PETA Says More Animals Will Die Thanks to FDA’s Deeming Rule

urlCountless animals will suffer and die now that newer tobacco products, such as e-cigarettes, will be required to have Food and Drug Administration (FDA) approval in order to enter or remain on the market, says a press release sent to Agent VAPE from the People for the Ethical Treatment of Animals.

“To obtain FDA approval, tobacco manufacturers will be required to show that their products reduce the risk to current tobacco users and do not increase the risk to non-users. In a guidance document accompanying the rule, the FDA encourages manufacturers of electronic nicotine-delivery systems to meet with its Center for Tobacco Products (CTP) early in the development process to discuss what, if any, animal testing the agency considers ‘appropriate’ or whether non-animal tests may be acceptable.

The FDA has stated that animal tests will still be required for toxicological issues that it claims cannot be addressed by non-animal approaches-even though we know that the link between tobacco and lung cancer in humans was obscured for years because animal tests did not demonstrate this relationship.

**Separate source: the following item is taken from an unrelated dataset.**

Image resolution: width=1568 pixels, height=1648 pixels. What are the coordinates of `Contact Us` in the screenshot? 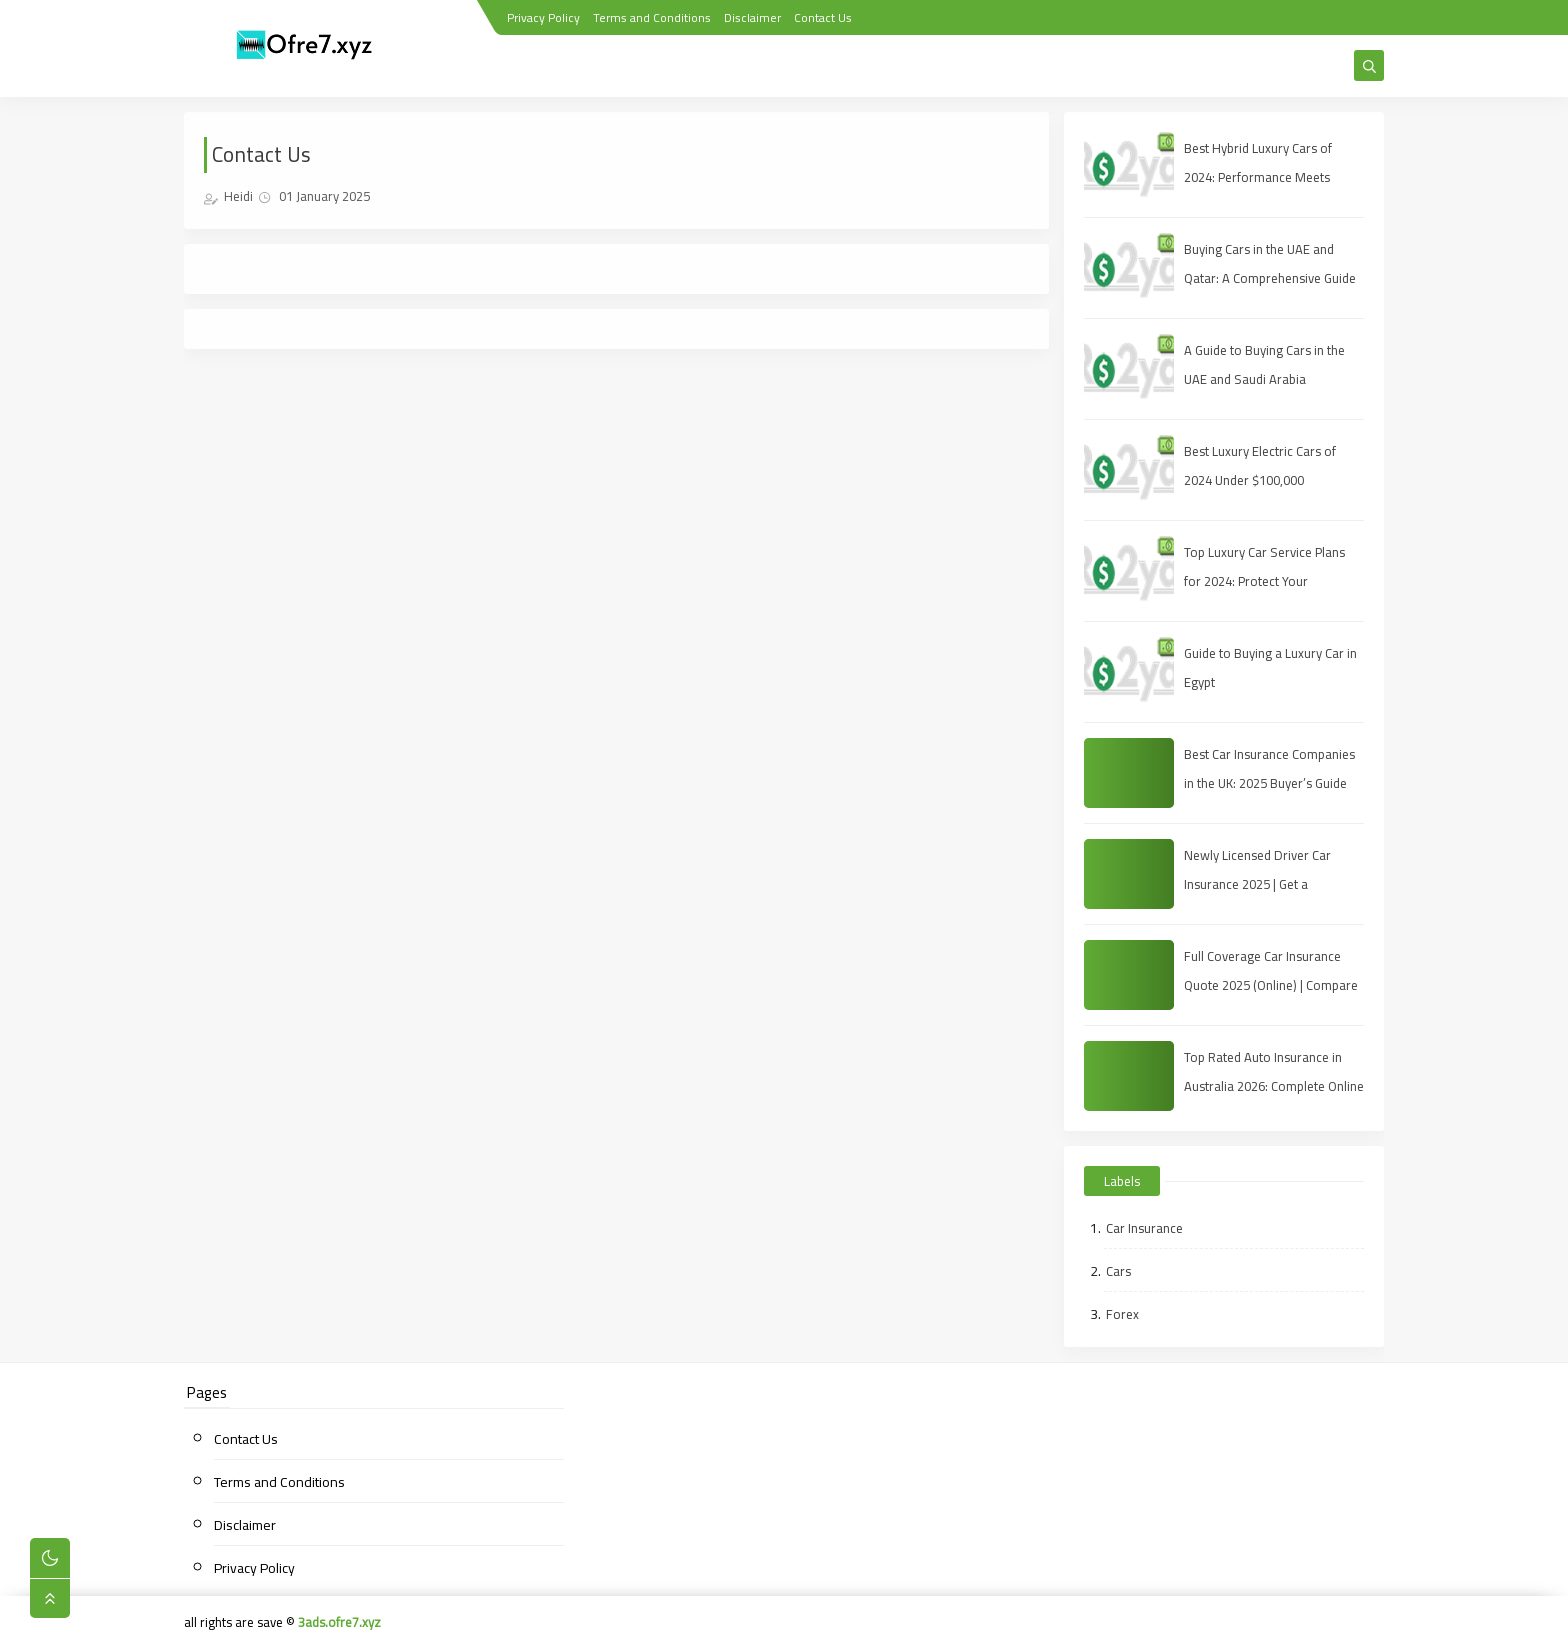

PETA fears that despite the existence of robust human-relevant animal-free tests, the number of animals suffering and dying in tobacco-related testing will rise dramatically. In the most common tests, rats are immobilized inside tubes and test substances are pumped directly into their noses for up to six hours each day.

‘The CTP will expect manufacturers to conduct animal tests in support of marketing applications, and CTP is funding dozens of its own animal studies at universities and the National Center for Toxicological Research,’ says Joseph Manuppello, senior research associate for People for the Ethical Treatment of Animals. ‘However, history has shown us that animal tests will not result in safer tobacco products.’

Animal tests for tobacco products have already been banned in Belgium, Estonia, Germany, Slovakia and the United Kingdom.”